The Oregonian, 4/13/01
Kitzhaber faces angry farmers on water issue
Friday, April 13, 2001
KLAMATH FALLS -- Gov. John Kitzhaber told about 5,000 residents of Southern Oregon's parched Klamath Basin on Thursday that the Endangered Species Act should be overhauled to protect farmers as well as fish.
Kitzhaber, who has been a leader in salmon restoration efforts in the West, has said in the past that he prefers to put more responsibility on state and local governments for salmon restoration.
"The biggest problem with the Endangered Species Act . . . is how the act is implemented," he told an angry crowd crammed into the county fairgrounds.
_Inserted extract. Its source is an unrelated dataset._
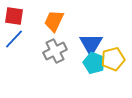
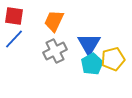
blue triangle: moved 2 px left
cyan pentagon: moved 2 px left, 1 px down; rotated 20 degrees clockwise
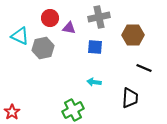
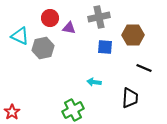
blue square: moved 10 px right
He said he and other Western governors would continue to revise the law.
Last week, the U.S. Bureau of Reclamation announced it would cut off irrigation water to hundreds of farmers in a basin along the Oregon-California border to help threatened and endangered fish survive a drought.
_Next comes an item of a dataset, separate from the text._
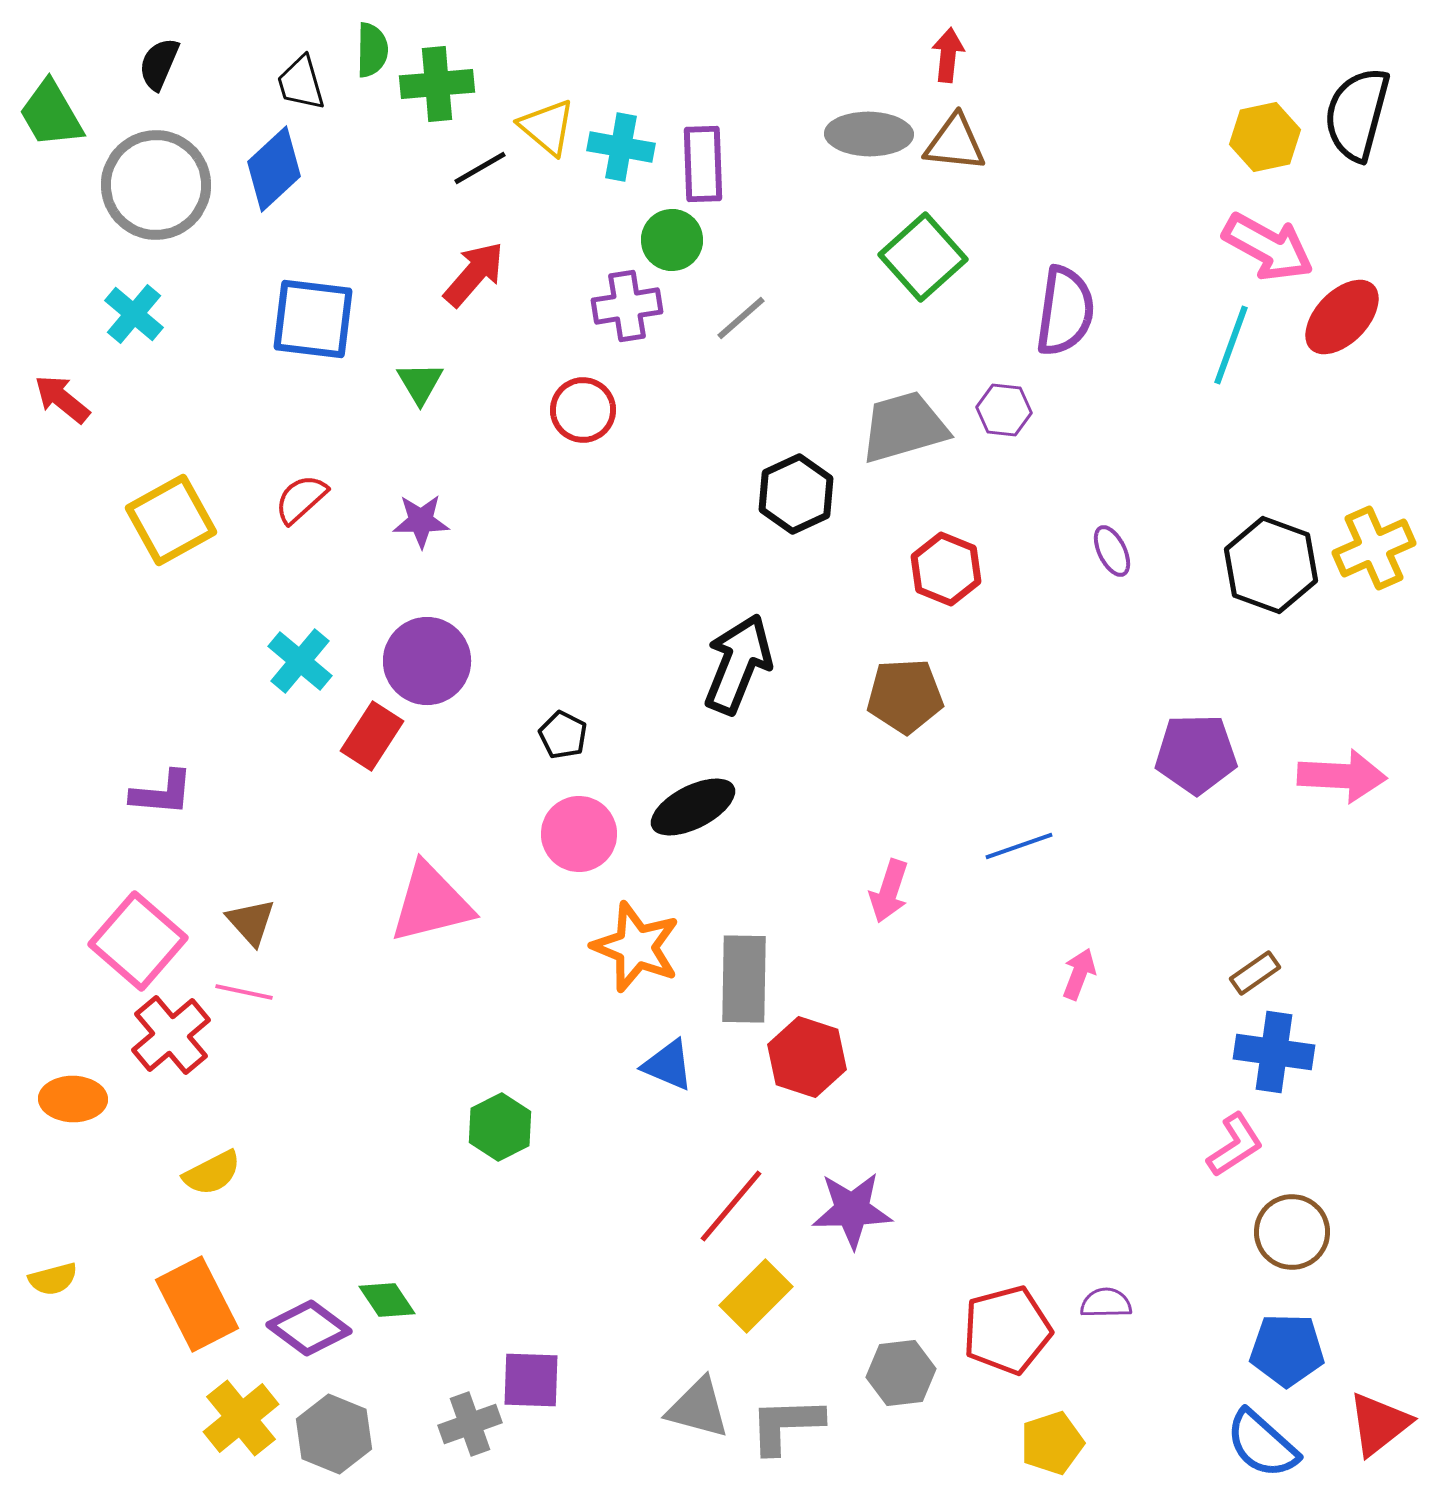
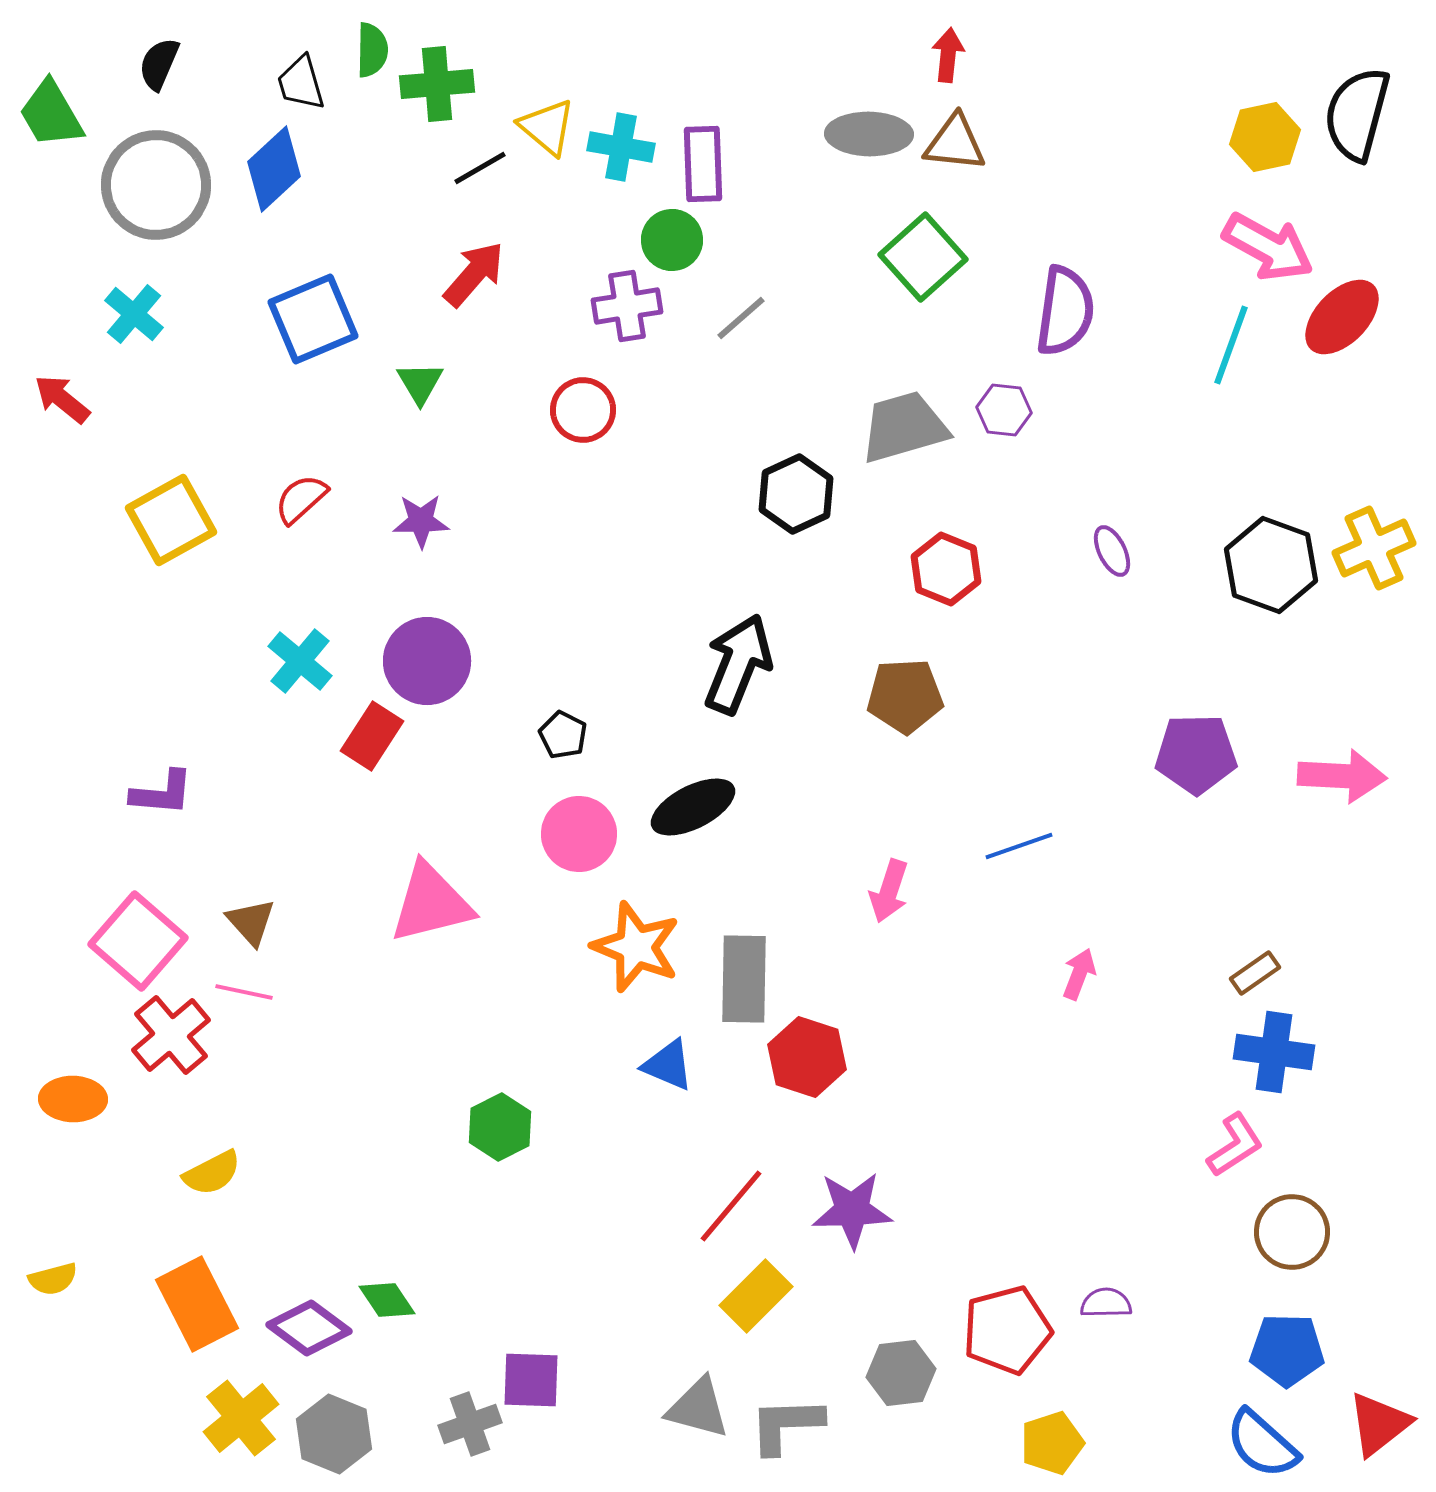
blue square at (313, 319): rotated 30 degrees counterclockwise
About 90 percent of the farmers are to be left dry this year, with water from the Klamath Reclamation Project instead to be used to sustain threatened coho salmon and endangered suckers.
"I don't think it's a question of fish being more important than people. They're not," Kitzhaber said. "I don't intend to stand by and see this community or the children in this community become extinct."
Water users have sought a court order forcing federal dam operators to send water to their fields. The motion for an injunction, filed this week, asks the court to prohibit dam operators from depriving of water to "any historically irrigated lands in the Klamath Project" unless it would send river or lake levels below historic lows.